On 10 Aug 2014, at 17:04, Scott Ribe <scott_r...@elevated-dev.com> wrote:

> On Aug 10, 2014, at 9:16 AM, Keary Suska <cocoa-...@esoteritech.com> wrote:
> 
>> I don't think so, although I would expect a C lib somewhere to address it.
> 
> I think the standard C libs only have floating-point versions of mod 
> functions. (That does seem like an odd omission.)
> 
> This would at least be a tiny bit better if people would learn to quit 
> incorrectly referring to % as mod, but I guess that ship has sailed (all the 
> way off the edge of the earth, actually)…

Actually I think it’s circumnavigated it a few times! 

That’s why I made the mistake in the first place, I was think of % as being a 
true mod function, not a remainder.
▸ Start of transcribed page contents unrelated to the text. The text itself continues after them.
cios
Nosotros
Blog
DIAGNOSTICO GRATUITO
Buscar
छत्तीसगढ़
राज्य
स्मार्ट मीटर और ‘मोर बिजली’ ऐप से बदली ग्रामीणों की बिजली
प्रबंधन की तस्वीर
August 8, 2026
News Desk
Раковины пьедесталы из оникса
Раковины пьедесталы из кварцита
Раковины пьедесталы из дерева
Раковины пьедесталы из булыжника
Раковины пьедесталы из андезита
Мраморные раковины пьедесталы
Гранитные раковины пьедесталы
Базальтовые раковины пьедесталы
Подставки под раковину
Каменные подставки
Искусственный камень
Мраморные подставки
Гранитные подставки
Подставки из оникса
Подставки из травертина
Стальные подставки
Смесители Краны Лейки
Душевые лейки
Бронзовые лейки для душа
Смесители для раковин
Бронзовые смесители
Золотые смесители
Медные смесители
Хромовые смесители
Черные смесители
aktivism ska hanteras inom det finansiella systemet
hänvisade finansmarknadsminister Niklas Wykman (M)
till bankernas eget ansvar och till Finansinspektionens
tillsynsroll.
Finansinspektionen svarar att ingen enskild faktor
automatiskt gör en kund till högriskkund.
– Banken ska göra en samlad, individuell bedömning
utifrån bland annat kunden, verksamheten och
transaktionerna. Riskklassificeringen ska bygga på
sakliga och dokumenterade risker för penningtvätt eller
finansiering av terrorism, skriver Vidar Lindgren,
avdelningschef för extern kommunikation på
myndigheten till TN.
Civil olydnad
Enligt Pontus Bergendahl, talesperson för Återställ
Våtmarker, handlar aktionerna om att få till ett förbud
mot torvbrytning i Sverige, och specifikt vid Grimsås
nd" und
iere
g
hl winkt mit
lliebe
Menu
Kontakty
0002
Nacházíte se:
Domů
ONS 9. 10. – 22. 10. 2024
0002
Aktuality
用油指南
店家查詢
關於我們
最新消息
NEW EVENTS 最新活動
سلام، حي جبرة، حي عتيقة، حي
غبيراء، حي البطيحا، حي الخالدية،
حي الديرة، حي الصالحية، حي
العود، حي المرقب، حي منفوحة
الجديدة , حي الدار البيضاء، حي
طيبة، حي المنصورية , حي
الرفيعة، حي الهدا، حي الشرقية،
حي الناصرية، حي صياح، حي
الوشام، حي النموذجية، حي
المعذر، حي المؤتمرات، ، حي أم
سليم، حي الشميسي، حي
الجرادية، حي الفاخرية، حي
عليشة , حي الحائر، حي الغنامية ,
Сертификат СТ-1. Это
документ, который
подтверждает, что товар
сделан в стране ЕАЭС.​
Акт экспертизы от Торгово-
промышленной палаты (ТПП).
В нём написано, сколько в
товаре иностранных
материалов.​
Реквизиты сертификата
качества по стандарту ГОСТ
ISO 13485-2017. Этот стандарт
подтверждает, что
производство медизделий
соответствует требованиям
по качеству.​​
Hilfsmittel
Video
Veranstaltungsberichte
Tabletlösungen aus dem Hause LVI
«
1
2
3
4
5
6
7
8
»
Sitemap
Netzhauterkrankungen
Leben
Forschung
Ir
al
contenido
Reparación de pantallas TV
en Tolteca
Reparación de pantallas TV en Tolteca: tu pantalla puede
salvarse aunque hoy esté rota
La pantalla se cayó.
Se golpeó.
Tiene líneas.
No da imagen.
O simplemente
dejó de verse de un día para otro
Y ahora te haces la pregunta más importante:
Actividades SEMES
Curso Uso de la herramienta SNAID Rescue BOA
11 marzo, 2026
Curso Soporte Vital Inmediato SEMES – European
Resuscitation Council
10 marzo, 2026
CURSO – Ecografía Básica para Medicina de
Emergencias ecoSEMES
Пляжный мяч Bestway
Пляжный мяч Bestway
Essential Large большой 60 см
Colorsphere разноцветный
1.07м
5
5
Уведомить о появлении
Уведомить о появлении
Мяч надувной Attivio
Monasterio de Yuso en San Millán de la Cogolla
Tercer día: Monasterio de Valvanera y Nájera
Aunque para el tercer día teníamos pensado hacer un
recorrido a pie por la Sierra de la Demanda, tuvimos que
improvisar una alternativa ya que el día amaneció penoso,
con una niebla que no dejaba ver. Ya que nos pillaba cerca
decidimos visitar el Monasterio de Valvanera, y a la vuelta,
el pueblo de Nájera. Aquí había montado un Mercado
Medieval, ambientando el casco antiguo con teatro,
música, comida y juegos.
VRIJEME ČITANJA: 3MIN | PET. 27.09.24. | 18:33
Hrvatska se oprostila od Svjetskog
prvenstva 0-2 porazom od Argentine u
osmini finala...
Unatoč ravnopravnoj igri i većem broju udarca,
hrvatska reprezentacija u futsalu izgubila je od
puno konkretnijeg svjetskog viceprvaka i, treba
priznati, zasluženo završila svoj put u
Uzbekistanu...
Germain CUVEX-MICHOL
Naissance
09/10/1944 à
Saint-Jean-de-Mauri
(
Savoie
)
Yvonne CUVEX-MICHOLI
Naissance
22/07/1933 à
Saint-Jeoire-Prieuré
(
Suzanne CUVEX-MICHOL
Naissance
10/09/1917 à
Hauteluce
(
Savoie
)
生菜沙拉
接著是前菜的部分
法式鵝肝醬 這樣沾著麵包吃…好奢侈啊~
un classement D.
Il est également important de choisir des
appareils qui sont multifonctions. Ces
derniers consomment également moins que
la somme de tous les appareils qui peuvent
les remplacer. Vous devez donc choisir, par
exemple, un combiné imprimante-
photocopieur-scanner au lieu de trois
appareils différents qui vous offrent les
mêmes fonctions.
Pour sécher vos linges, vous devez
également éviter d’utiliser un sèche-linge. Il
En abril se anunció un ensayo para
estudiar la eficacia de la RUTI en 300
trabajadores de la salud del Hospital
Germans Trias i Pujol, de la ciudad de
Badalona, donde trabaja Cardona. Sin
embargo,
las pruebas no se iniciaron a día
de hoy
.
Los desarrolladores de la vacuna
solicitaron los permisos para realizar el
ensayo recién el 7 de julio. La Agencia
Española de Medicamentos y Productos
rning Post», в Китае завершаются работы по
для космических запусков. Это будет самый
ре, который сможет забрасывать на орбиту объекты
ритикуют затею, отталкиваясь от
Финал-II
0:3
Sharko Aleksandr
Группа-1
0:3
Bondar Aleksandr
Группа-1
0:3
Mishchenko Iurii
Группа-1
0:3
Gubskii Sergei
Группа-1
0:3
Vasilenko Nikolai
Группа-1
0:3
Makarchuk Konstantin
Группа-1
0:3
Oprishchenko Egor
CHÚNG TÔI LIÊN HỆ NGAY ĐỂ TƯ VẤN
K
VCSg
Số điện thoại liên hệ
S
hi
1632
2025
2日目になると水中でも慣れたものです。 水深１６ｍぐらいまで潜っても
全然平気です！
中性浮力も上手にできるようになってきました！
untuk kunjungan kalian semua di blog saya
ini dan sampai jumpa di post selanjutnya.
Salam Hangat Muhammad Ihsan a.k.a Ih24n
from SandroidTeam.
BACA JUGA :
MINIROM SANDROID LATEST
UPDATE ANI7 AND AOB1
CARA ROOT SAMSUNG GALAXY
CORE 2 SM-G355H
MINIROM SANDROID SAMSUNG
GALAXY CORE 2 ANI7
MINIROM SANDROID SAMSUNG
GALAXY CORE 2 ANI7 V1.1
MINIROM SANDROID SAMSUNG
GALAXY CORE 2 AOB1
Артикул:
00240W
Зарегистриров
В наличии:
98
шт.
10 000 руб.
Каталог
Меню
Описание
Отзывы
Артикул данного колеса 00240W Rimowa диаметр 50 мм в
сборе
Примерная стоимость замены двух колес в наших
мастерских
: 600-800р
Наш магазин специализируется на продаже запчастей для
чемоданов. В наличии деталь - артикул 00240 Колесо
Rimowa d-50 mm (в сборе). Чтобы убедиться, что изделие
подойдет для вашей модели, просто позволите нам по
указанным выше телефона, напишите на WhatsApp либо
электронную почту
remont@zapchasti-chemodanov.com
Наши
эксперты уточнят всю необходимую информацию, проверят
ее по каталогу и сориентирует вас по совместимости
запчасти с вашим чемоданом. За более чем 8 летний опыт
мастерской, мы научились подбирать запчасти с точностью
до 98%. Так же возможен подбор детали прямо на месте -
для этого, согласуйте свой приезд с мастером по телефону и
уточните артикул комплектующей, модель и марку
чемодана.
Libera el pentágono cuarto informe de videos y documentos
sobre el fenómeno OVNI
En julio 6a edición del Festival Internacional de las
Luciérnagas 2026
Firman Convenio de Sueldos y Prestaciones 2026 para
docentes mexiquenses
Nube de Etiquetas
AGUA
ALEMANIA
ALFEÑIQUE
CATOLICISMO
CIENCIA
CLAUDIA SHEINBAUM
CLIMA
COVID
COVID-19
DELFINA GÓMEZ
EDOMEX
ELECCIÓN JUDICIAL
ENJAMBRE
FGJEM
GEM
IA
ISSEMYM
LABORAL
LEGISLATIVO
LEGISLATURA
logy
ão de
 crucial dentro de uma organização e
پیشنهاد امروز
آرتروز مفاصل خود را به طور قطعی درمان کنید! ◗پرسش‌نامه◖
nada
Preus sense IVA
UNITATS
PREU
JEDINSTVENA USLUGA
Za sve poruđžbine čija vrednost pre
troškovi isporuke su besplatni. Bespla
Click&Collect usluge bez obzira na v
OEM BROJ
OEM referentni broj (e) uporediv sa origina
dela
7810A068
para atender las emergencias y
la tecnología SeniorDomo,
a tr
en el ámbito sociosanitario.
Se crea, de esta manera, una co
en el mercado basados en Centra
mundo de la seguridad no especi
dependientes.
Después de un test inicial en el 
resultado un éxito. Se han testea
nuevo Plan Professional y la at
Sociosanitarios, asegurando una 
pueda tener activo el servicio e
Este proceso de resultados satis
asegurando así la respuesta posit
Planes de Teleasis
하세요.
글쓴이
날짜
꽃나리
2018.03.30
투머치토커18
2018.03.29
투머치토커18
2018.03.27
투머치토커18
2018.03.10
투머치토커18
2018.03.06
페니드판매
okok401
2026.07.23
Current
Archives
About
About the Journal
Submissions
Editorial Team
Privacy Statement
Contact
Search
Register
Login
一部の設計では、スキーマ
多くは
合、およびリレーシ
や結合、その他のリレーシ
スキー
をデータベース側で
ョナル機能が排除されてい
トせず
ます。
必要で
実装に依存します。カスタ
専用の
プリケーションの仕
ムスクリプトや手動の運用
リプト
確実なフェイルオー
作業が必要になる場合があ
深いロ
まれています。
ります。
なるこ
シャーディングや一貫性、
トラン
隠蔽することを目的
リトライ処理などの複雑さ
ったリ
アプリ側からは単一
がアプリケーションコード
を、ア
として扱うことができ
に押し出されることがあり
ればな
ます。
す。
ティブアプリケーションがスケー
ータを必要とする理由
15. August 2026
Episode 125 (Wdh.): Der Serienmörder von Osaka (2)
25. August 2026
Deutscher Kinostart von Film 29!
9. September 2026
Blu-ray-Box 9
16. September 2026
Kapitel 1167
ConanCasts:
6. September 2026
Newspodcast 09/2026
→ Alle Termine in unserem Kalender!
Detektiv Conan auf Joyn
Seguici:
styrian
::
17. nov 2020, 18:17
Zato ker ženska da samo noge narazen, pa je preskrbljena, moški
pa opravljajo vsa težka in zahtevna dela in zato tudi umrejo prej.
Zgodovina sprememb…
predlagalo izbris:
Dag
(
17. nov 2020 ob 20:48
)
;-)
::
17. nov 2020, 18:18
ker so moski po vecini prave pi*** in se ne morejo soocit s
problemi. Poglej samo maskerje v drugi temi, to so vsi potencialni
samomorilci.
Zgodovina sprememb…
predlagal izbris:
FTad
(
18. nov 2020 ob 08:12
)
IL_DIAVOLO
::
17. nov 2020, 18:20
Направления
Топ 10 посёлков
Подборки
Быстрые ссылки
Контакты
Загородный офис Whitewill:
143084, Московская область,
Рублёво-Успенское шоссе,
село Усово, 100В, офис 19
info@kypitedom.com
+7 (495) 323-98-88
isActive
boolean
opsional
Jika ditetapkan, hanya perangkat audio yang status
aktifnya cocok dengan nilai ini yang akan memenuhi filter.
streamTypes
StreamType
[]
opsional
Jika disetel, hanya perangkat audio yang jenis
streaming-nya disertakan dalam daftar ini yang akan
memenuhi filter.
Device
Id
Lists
In Ruby for instance it works as you’d 
expect a mod function to work and it uses % too, not sure about Java?

From doing a bit of digging:

Based on the C99 Specification: a = (a / b) * b + a % b

We can write a function to calculate (a % b) = a - (a / b) * b!

int remainder(int a, int b)
{
return a - (a / b) * b;
}
For modulo operation, we can have the following function:

int mod(int a, int b)
{
int r = a % b;
return r < 0 ? r + b : r;
}

My conclusion is (a % b) in C is a remainder operator and NOT modulo operator.